- [What needs to be done]: Below are some entries; reproduce them exactly and leave every picture out.

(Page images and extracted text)
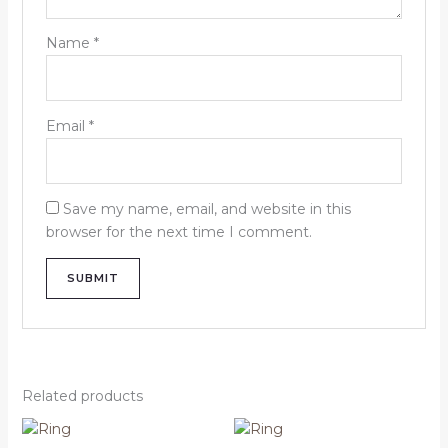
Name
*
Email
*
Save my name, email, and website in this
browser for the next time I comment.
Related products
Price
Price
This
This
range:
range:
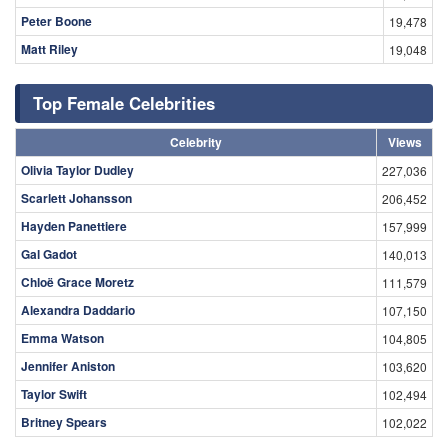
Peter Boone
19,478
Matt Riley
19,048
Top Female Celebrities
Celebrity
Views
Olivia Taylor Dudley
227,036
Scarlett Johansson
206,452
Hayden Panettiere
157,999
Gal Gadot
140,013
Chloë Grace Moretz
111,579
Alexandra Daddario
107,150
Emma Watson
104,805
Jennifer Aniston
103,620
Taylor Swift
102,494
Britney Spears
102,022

- [Expected output]:
Name
*
Email
*
Save my name, email, and website in this
browser for the next time I comment.
Related products
Price
Price
This
This
range:
range:
Peter Boone
19,478
Matt Riley
19,048
Top Female Celebrities
Celebrity
Views
Olivia Taylor Dudley
227,036
Scarlett Johansson
206,452
Hayden Panettiere
157,999
Gal Gadot
140,013
Chloë Grace Moretz
111,579
Alexandra Daddario
107,150
Emma Watson
104,805
Jennifer Aniston
103,620
Taylor Swift
102,494
Britney Spears
102,022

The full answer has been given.